Gift Nifty Signals Muted Open for Indian Markets on Monday
By PTI | Last Modified: Jun 1, 2026 10:39 AM IST

Mumbai, June 1: Indian equity markets are set to open on a cautious note on Monday, with Gift Nifty futures pointing to a muted start as a combustible mix of Iran war anxiety, a fresh surge in crude oil prices and lingering weakness from Friday’s sharp domestic selloff temper any appetite for risk at the open.
The mood heading into Monday’s session is one of watchful restraint investors are unwilling to take large positions until greater clarity emerges on two fronts: whether the United States and Iran can formalise a deal to extend their early-April truce, and whether crude oil’s overnight spike above $93 a barrel will further stoke inflation fears and delay any prospect of rate relief globally.
Gift Nifty
Gift Nifty futures for the June 30, 2026 expiry were trading at 23,737.50 as of 08:13 am on June 1 up 47.50 points or 0.20% from the previous close offering a tentatively positive signal for Monday’s domestic open, even if the gain is narrow and hardly emphatic given the scale of Friday’s 1,100-point Sensex collapse.
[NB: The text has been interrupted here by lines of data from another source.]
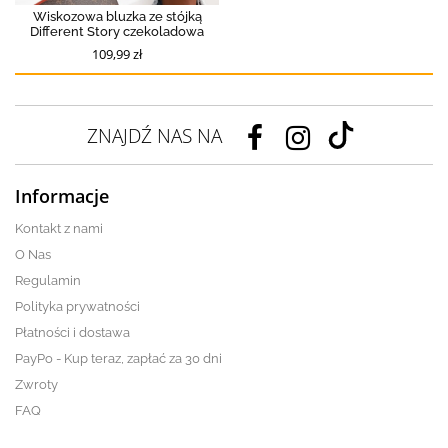
Wiskozowa bluzka ze stójką
Different Story czekoladowa
109,99 zł
ZNAJDŹ NAS NA
Informacje
Kontakt z nami
O Nas
Regulamin
Polityka prywatności
Płatności i dostawa
PayPo - Kup teraz, zapłać za 30 dni
Zwroty
FAQ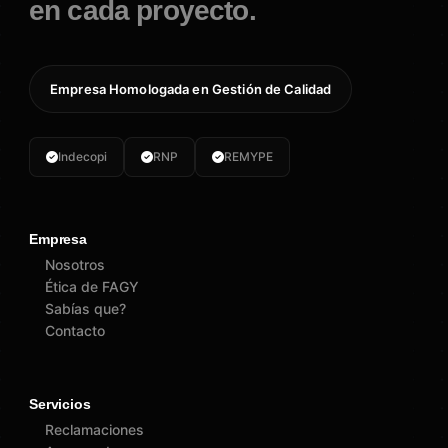
en cada proyecto.
Empresa Homologada en Gestión de Calidad
Indecopi
RNP
REMYPE
Empresa
Nosotros
Ética de FAGY
Sabías que?
Contacto
Servicios
Reclamaciones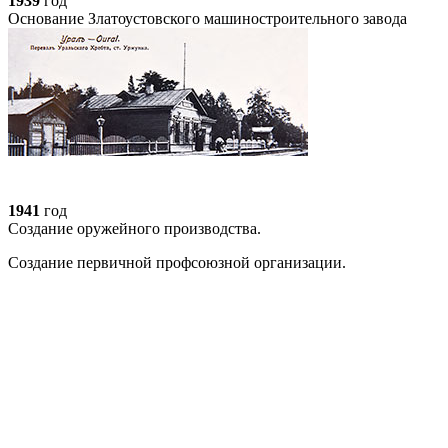
1939
год
Основание Златоустовского машиностроительного завода
1941
год
Создание оружейного производства.
Создание первичной профсоюзной организации.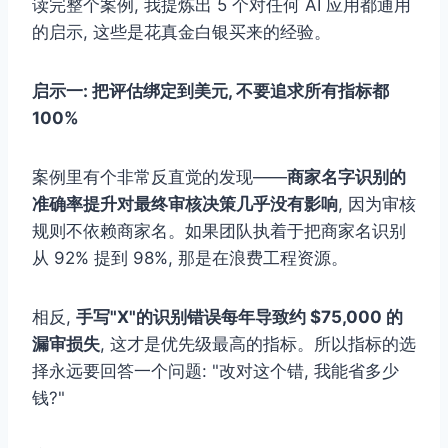
读完整个案例, 我提炼出 5 个对任何 AI 应用都通用
的启示, 这些是花真金白银买来的经验。
启示一: 把评估绑定到美元, 不要追求所有指标都
100%
案例里有个非常反直觉的发现——
商家名字识别的
准确率提升对最终审核决策几乎没有影响
, 因为审核
规则不依赖商家名。如果团队执着于把商家名识别
从 92% 提到 98%, 那是在浪费工程资源。
相反,
手写"X"的识别错误每年导致约 $75,000 的
漏审损失
, 这才是优先级最高的指标。所以指标的选
择永远要回答一个问题: "改对这个错, 我能省多少
钱?"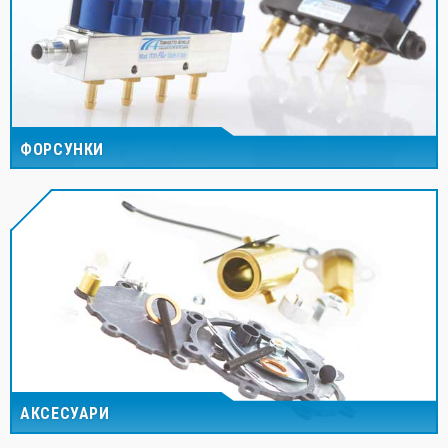
ФОРСУНКИ
АКСЕСУАРИ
The modest uptick suggests that overnight global cues, including Wall Street’s resilient Friday close and a broadly positive Monday session across key Asian markets, are providing just enough of a floor to prevent an outright gap-down at the start.
Iran War
The Iran war remains the single most consequential wildcard for global markets this week, with US Defence Secretary Pete Hegseth declaring at the Shangri-La Dialogue in Singapore on Saturday that Washington’s military capability to “recommence” strikes on Iran is fully intact adding that American stockpiles are “more than suited” for renewed operations both in the region and globally. Even as he issued the warning, Hegseth struck a diplomatic note, describing President Donald Trump as “patient” and intent on securing a “great deal” that permanently prevents Iran from acquiring a nuclear weapon. On Friday, Trump himself said he would convene in a secure White House room to make a “final determination” on a proposal that would extend the early-April ceasefire by a further 60 days buying negotiators additional time to forge a lasting end to the conflict. Markets will be watching every diplomatic signal with extreme sensitivity: a deal extension would send crude sharply lower and lift risk sentiment, while a breakdown in talks could trigger the kind of oil spike and equity rout that Friday’s session only partially previewed.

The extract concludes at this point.